Zweifellos wollte Flick den Krieg. Er drängte „ab Frühjahr
1933 in das Rüstungsgeschäft. Er gehörte schon bald zu den
Unternehmern, die besonders resolut und hartnäckig um
Rüstungsaufträge warben,“ schreibt Johannes Bähr. Im Herbst
1933 startete Flick eine erfolgreiche „Informationskampagne“.
Sein Konzern füge sich besser in die rüstungswirtschaftlichen
Planungen als die Ruhrindustrie, gab er den neuen Herren zu
verstehen und verwies darauf, dass er Kohle- und Erzbergbau und
Stahlproduktion betreibe, nicht auf Rohstoffimporte angewiesen sei.
Ab 1933 stieg die Zahl der Beschäftigten. Und des Profits: Von 1933
225 Mio auf 1 Mrd. Reichsmark.
Flicks Arisierungspolitik gehörte neben der Kriegstreiberei zu
weiteren großen Verbrechenskomplexen, die Ausbeutung von
Zwangsarbeitern und die Ausplünderung besetzter Gebiete sollten
folgen. Für die Arisierung der Petschek-Konzerne lässt er ein
Gesetz entwerfen, das dann von Göring am 3. Dezember 1938 in der
Verordnung über den Einsatz jüdischen Vermögens befolgt wird.

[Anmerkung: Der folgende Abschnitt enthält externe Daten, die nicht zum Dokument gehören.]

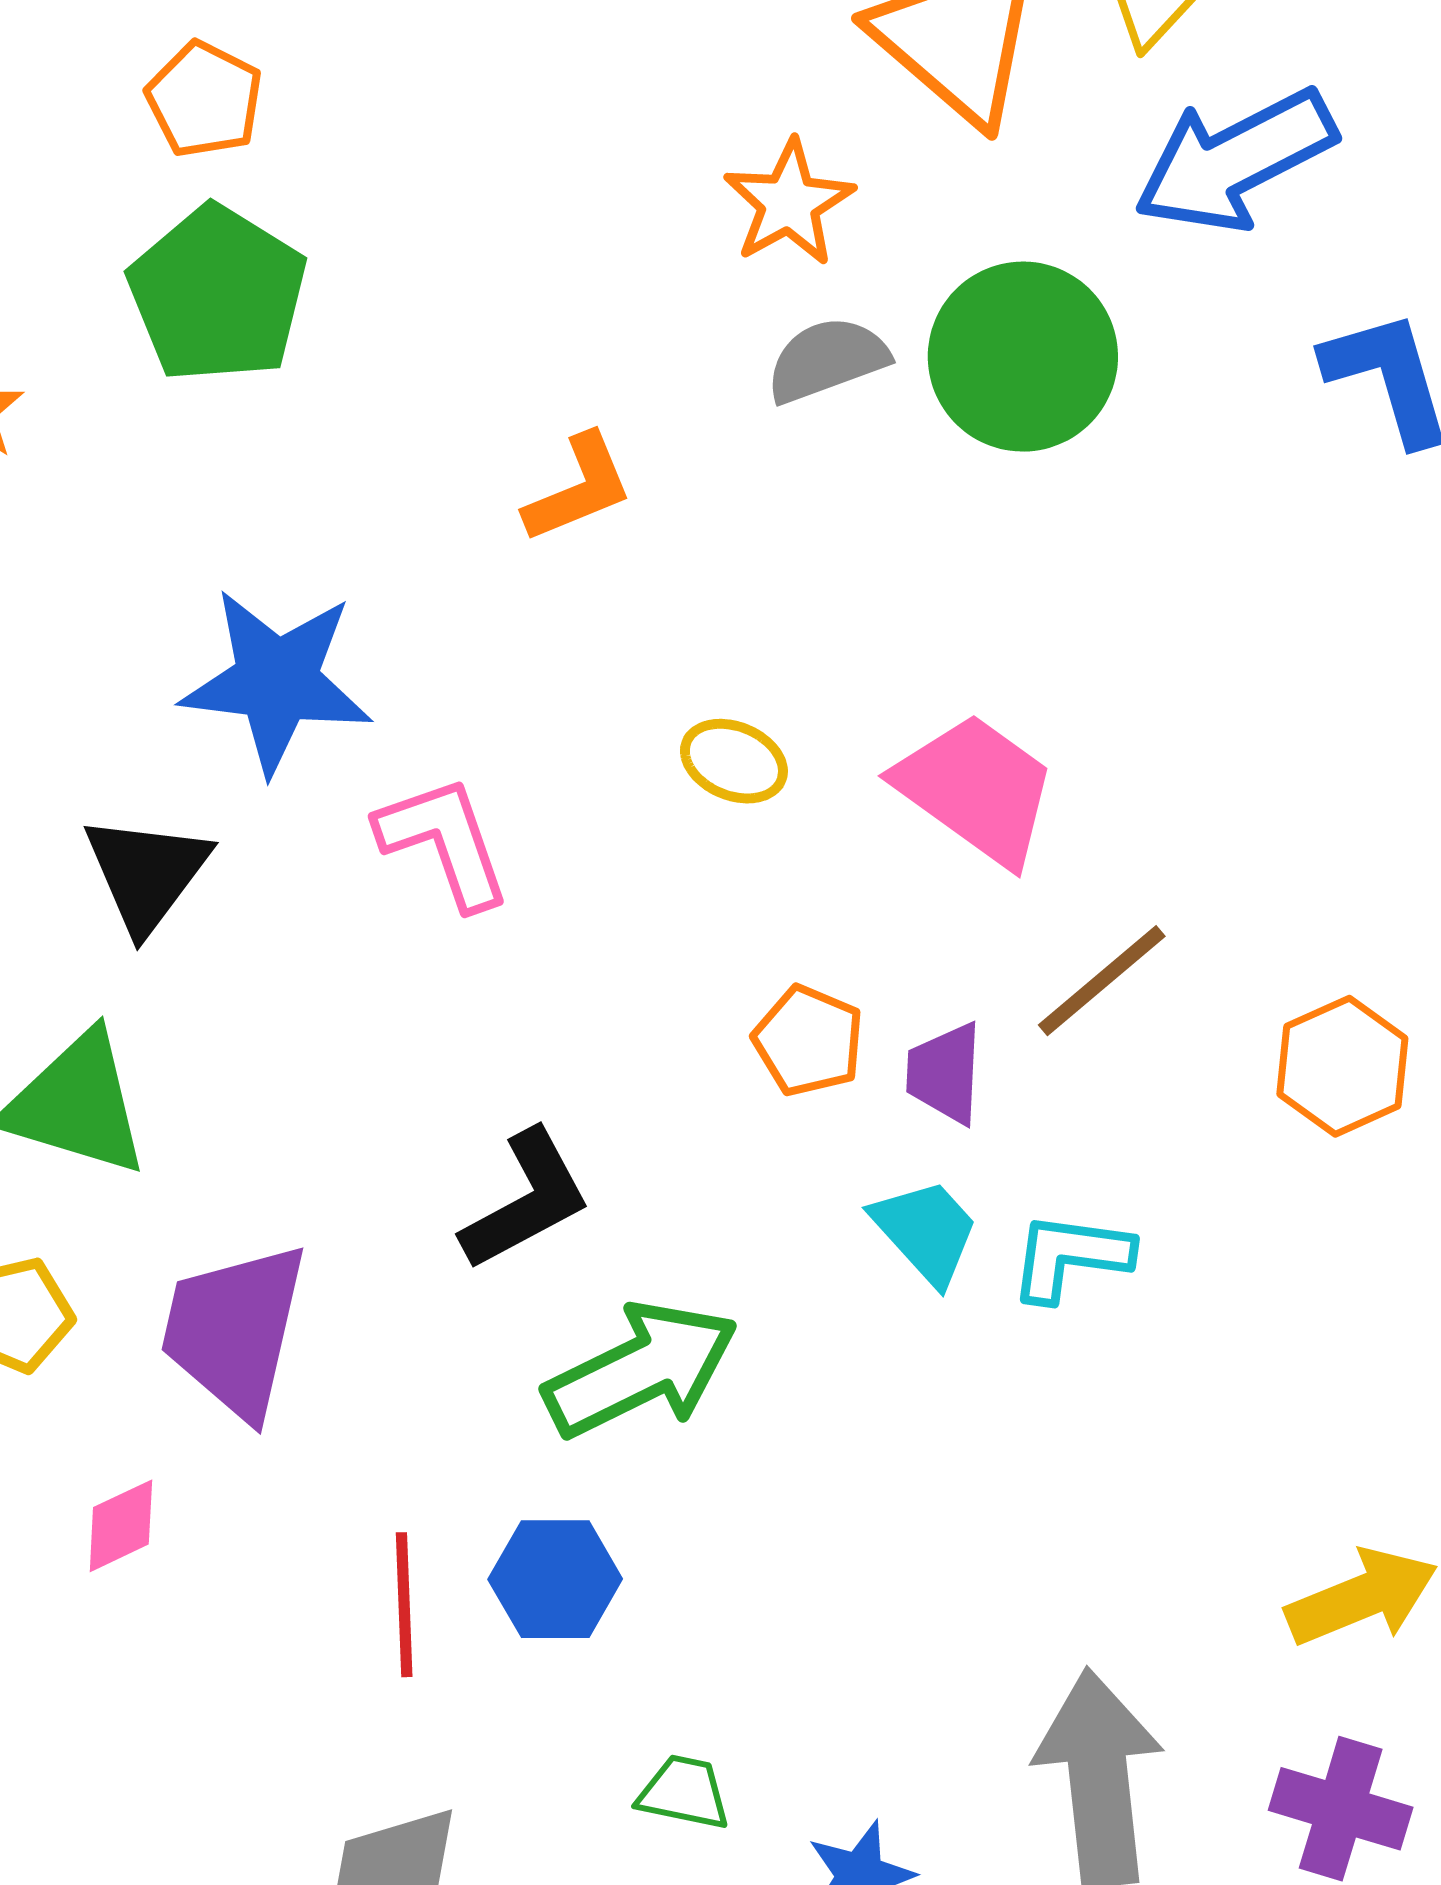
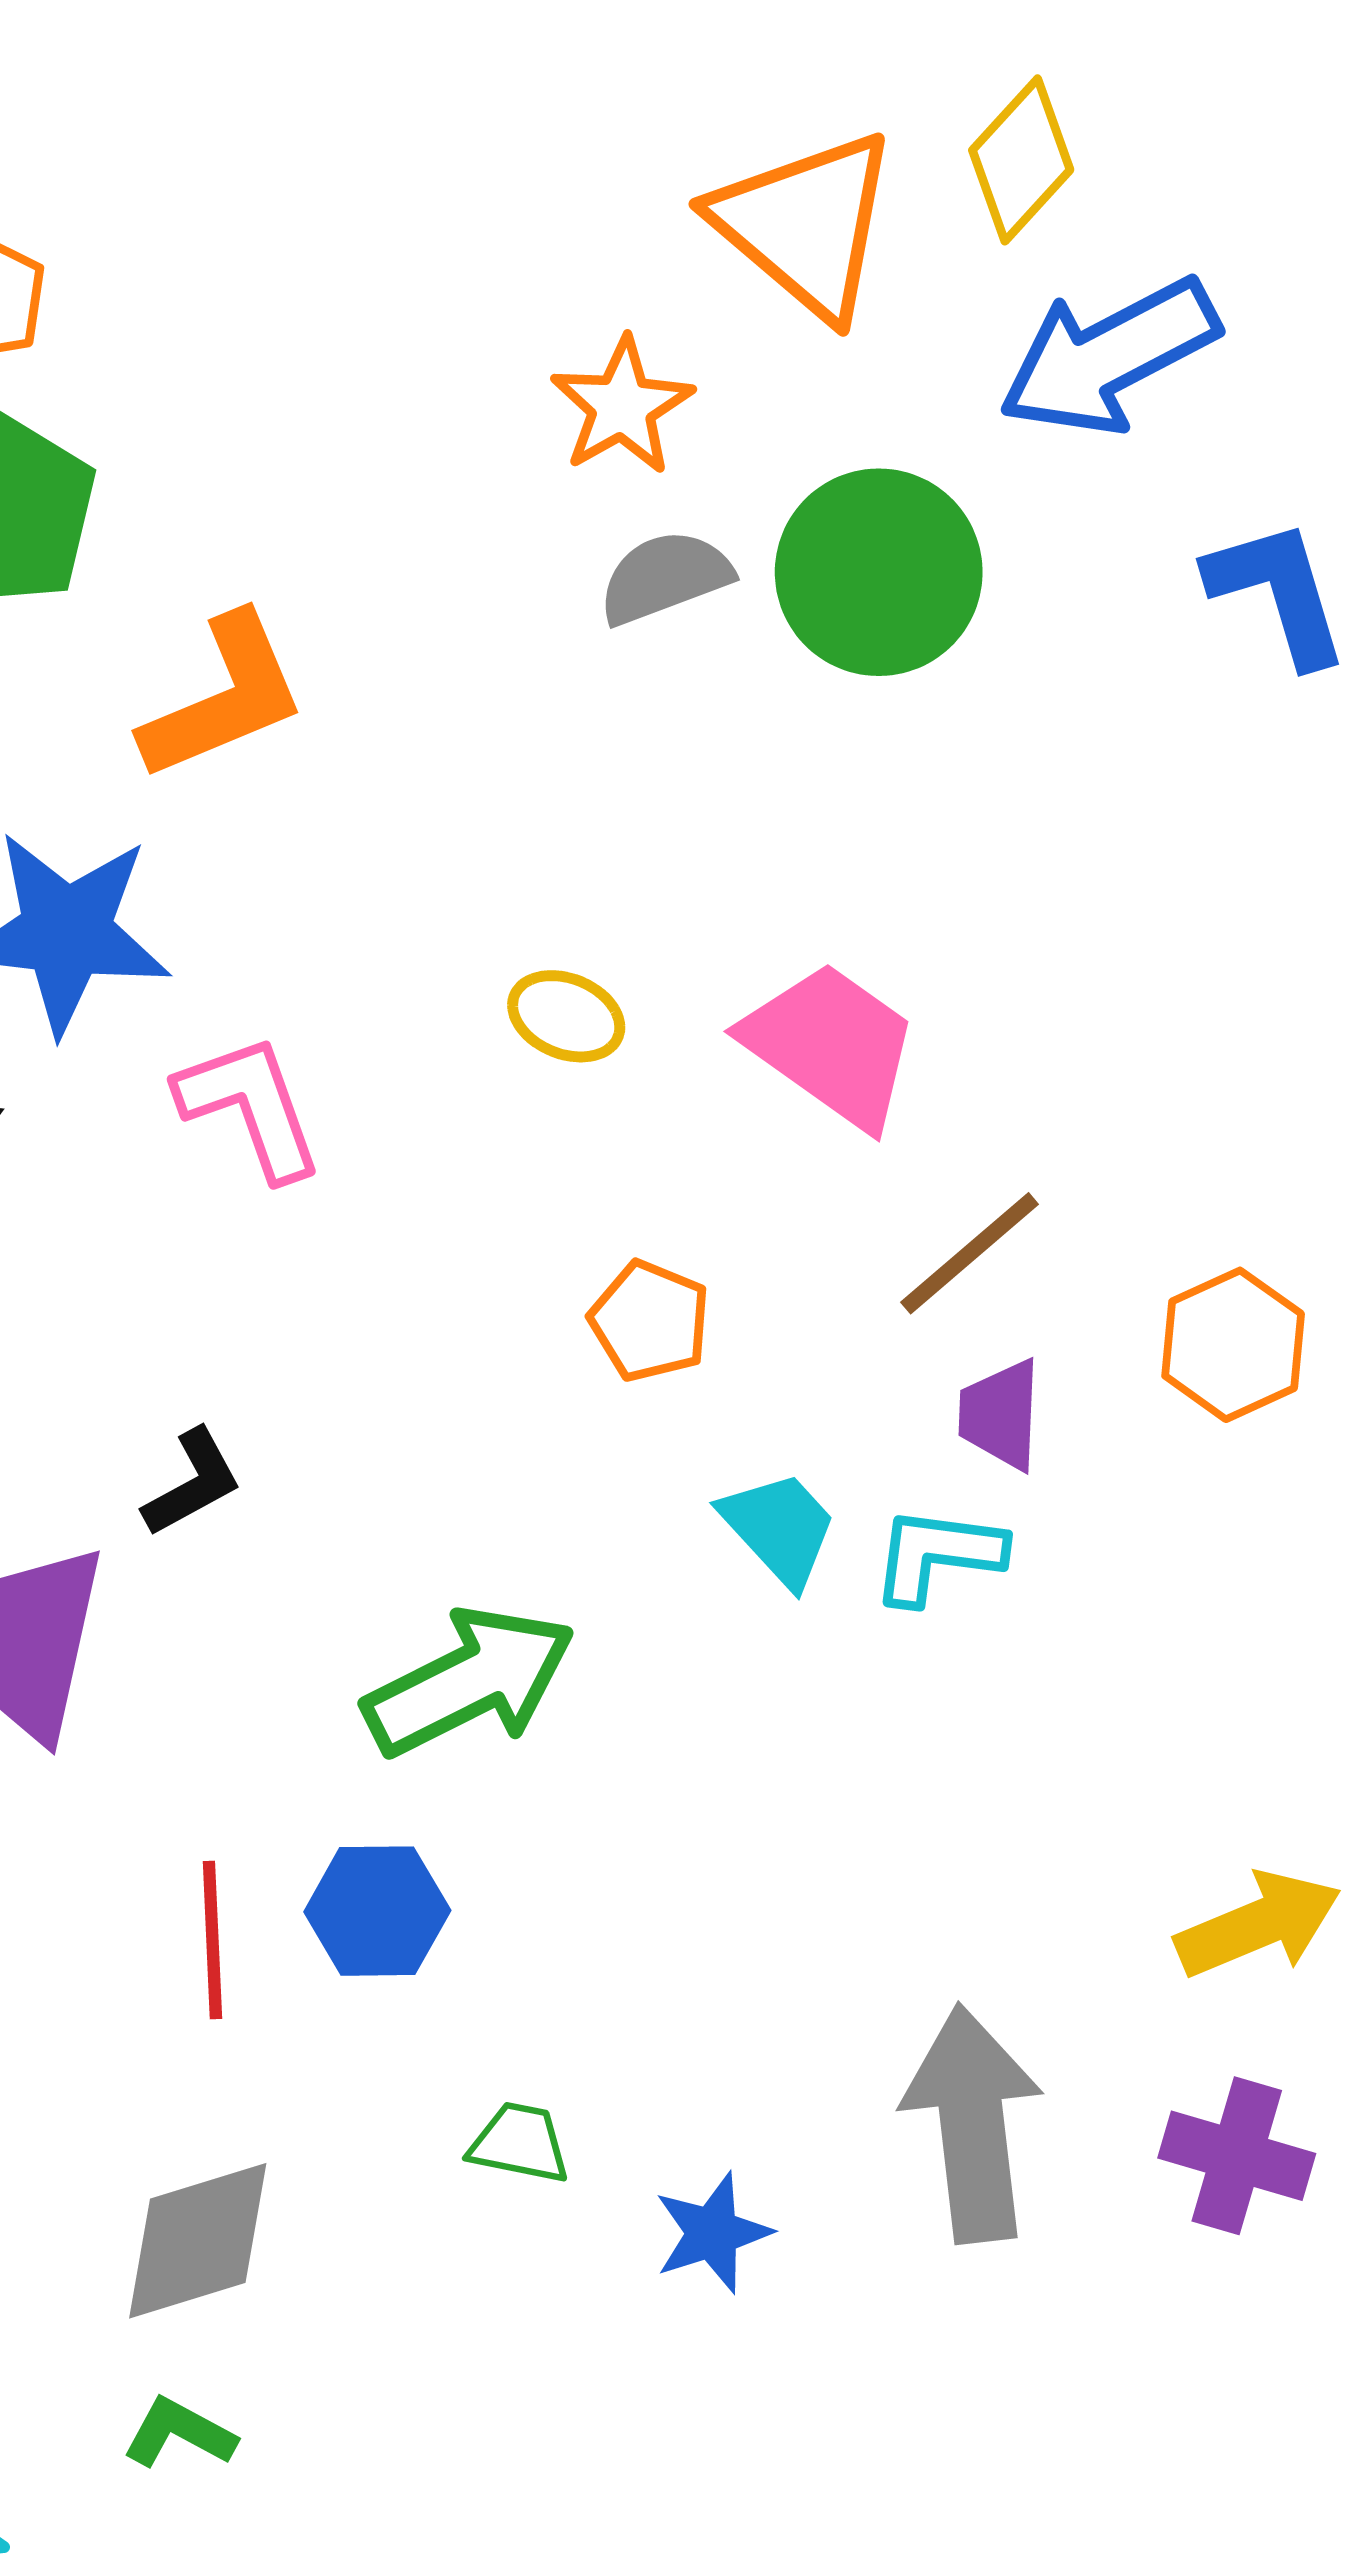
orange L-shape: (579, 488) -> (224, 698), moved, size x1.4
purple trapezoid: (945, 1073) -> (1000, 1415), moved
black L-shape: (526, 1200) -> (192, 1483), moved, size x0.7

Flick hatte argumentiert: Der Ignaz-Petschek-Konzern dürfe nur
solchen Unternehmen zufallen, „deren Interesse aus
nationalsozialistischen Gesichtspunkten zu begründen ist.“ Aus
dieser Formulierung machte Flick später einen NS-Auftrag an ihn,
dem er sich nicht entziehen konnte; er habe unter Druck gehandelt,
wäre so etwas wie ein NS-Opfer. Jedoch: “Von den Arisierungen,“
so Axel Drecoll, „profitierte der Konzern quantitativ wie kein
anderes privates Unternehmen.“
Zu den Mythen um Flick gehört die Behauptung von seinem
unternehmerischen Geschick. CDU-Kreise in Südwestfalen halten an
der Gymnasiumsbenennung fest, weil doch Friedrich Flick so ein
vorbildlicher heimatverbundener Unternehmer war. Doch das bis zu
80-prozentige Wachstum seines Konzerns in der NS-Zeit war nicht
durch unternehmerisches Geschick erreicht worden, sondern durch
staatliche Wirtschaftspolitik der Nazis ermöglicht. Das Wachstum
übertraf bei weitem das vieler Konkurrenten. Seine Entscheidung,
unter dem brutalen deutschen Besatzungsregime in Lothringen eine
Firma zu leiten, schreibt Johannes Bähr, machte ihn „zum
Komplizen dieser Politik“
Allerdings gab es auch konzerninterne Instrumente, die nur Flick
besaß und seinen „Erfolg“ mit begründeten: Da war Flicks
dezentrale und zentrale Macht sein Holdingprinzip. Er musste auf
keine Aktionäre Rücksicht nehmen. Er war „autark“. Zur
Montanindustrie des Flick kam der Ausbau des Maschinenbaus - und der
Rüstungsproduktion. Vor allem: Flick herrschte über alles selbst
– wie Krupp. Er hatte ein System der Informationsbeschaffung und
Informationsverbreitung aufgebaut wie kein zweiter. So schrieb er
indirekt mit am Vierjahresplan 1936. Hatte beste Kontakte zu
Göring, er hat ihn bestochen.
Harald Wixforth wies die Flick-Freunde in einem Streitgespräch
in Kreuztal zurück: Der Nationalsozialismus bot gute
Rahmenbedingungen für Flick, – er war nicht einfach „tüchtig“
und „erfolgreich“, sondern er war erfolgreich in der Diktatur
und wegen der Diktatur.
Wixforth wies auf einen wenig erforschten Teil der Geschichte
hin, den er den NS-Antikapitalismus nannte. Die staatlichen
Reichswerke Hermann Göring, erwiesen sich als Gegenspieler der
Ruhrindustrie – und dann auch Flicks. Im Krieg ging Flick
bisweilen leer aus; anders die Banken und die Chemie – sie
profitieren extrem im Osten, wenngleich auch Flick in der Ukraine
auf Erfolge verweisen konnte. Im Westen klappte es besser, so in
Lothringen.
Zeitweilig waren 50 Prozent der bei Flick Beschäftigten
Zwangsarbeiter. In einzelnen Flick- Betrieben lag der Anteil der
Zwangsarbeiter bei bis zu 85 Prozent. Die neue Studie belegt bisher
nicht Gekanntes zu den Arbeits- und Lebensbedingungen der „Fremdarbeiter“.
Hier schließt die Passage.